> _Your instructions_
Under this line are the records; write out word for word the part that begins at the line containing "is (149, 2576)." and ends at the line containing "Task: Click on the Pitanja i sugestije", and no more.
[Opening Data for analysis section]
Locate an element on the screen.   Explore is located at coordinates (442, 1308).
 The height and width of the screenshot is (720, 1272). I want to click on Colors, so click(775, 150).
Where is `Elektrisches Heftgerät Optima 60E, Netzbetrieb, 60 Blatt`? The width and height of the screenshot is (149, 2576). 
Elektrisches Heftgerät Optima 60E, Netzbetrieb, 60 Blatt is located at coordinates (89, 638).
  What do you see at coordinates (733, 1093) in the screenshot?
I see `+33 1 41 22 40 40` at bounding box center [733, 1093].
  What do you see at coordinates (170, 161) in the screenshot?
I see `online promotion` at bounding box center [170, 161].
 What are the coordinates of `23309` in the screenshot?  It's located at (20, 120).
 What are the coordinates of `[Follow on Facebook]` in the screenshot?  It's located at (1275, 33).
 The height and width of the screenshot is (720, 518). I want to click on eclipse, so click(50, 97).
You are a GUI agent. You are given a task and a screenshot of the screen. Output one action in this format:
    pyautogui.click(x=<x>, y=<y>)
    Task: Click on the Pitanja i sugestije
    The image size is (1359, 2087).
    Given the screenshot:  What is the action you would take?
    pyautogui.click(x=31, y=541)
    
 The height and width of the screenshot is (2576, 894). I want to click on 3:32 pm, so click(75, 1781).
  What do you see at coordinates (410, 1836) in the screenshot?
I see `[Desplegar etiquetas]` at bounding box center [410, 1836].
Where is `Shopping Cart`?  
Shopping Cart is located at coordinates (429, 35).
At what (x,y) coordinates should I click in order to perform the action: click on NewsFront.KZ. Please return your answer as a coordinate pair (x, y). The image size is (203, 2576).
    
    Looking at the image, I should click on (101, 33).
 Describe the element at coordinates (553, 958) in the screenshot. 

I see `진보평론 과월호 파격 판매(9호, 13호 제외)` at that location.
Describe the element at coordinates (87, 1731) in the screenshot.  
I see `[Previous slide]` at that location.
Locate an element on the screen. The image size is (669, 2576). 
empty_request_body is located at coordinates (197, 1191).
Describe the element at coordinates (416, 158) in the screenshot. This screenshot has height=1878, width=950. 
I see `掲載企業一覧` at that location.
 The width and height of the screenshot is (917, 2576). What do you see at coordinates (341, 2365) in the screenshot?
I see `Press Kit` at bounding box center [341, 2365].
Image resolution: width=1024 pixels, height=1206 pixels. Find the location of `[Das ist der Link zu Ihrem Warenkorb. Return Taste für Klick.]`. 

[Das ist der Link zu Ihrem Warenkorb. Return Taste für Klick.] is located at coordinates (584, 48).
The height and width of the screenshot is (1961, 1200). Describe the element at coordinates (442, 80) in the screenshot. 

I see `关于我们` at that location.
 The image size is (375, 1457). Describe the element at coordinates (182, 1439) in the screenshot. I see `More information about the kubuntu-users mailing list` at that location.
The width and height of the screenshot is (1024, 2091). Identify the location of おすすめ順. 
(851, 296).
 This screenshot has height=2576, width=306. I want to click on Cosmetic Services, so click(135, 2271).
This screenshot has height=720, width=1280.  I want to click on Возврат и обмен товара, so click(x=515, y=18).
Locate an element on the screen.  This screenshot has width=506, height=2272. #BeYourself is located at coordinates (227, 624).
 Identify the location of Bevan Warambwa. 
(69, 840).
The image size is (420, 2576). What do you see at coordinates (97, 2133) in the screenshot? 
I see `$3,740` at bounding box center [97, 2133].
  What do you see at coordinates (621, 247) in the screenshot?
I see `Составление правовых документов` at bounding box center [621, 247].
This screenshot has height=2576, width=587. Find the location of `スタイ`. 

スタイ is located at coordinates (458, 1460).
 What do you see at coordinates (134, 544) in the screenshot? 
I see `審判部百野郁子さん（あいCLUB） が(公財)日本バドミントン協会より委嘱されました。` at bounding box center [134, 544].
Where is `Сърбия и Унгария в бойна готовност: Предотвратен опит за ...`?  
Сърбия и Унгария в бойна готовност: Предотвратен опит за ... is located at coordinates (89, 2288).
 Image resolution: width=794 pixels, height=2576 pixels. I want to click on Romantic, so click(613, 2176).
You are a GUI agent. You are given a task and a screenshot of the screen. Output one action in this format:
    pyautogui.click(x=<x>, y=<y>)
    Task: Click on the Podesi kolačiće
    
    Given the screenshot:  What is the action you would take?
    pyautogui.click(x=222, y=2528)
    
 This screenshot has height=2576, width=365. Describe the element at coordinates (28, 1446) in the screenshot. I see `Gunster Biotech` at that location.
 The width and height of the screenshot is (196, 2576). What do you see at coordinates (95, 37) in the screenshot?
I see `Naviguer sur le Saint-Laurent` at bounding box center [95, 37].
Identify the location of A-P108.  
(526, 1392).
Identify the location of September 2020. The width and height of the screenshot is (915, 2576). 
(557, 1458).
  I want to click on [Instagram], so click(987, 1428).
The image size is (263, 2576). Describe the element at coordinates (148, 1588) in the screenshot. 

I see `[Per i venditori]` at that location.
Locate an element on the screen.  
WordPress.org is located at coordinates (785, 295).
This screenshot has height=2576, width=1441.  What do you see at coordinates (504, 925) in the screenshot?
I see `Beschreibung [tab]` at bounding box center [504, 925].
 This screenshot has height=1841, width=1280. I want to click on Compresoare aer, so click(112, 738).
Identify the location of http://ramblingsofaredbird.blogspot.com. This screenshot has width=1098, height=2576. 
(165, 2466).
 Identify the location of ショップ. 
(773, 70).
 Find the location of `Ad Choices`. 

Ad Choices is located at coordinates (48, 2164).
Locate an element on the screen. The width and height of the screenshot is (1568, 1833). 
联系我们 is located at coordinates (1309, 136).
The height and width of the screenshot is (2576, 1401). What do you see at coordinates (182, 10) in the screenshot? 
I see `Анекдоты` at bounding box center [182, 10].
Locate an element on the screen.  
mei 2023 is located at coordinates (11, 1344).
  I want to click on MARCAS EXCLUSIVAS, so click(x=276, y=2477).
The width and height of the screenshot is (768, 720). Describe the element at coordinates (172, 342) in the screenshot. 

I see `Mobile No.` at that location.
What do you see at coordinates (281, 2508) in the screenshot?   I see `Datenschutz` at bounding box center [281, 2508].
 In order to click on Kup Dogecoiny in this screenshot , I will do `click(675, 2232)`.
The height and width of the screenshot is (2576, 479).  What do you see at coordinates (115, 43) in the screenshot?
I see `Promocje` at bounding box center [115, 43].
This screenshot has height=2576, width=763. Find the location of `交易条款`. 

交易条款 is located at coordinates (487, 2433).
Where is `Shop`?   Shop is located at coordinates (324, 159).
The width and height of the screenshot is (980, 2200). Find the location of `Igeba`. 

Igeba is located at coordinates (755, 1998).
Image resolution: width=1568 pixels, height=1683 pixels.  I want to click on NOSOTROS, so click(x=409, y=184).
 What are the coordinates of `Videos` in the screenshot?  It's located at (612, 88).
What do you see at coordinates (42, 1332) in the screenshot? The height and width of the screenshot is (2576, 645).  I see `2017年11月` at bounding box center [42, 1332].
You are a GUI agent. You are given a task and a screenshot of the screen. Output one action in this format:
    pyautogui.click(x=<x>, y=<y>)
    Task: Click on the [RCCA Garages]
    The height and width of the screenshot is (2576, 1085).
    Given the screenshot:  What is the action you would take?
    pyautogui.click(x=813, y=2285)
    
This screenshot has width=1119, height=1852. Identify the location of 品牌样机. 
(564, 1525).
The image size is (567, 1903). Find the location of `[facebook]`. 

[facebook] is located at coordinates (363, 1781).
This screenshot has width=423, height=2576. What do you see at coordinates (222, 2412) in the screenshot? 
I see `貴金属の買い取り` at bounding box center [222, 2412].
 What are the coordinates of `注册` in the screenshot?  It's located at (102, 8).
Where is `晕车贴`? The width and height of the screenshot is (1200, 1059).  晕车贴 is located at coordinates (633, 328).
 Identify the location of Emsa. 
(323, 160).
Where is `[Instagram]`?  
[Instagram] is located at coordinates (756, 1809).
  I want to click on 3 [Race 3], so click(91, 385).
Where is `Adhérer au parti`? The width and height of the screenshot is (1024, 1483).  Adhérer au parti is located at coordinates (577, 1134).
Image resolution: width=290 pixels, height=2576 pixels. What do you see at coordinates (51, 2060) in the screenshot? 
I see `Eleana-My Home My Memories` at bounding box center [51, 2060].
[Closing Data for analysis section]
> _Solution_
Where is `Elektrisches Heftgerät Optima 60E, Netzbetrieb, 60 Blatt`? The width and height of the screenshot is (149, 2576). 
Elektrisches Heftgerät Optima 60E, Netzbetrieb, 60 Blatt is located at coordinates (89, 638).
  What do you see at coordinates (733, 1093) in the screenshot?
I see `+33 1 41 22 40 40` at bounding box center [733, 1093].
  What do you see at coordinates (170, 161) in the screenshot?
I see `online promotion` at bounding box center [170, 161].
 What are the coordinates of `23309` in the screenshot?  It's located at (20, 120).
 What are the coordinates of `[Follow on Facebook]` in the screenshot?  It's located at (1275, 33).
 The height and width of the screenshot is (720, 518). I want to click on eclipse, so click(50, 97).
You are a GUI agent. You are given a task and a screenshot of the screen. Output one action in this format:
    pyautogui.click(x=<x>, y=<y>)
    Task: Click on the Pitanja i sugestije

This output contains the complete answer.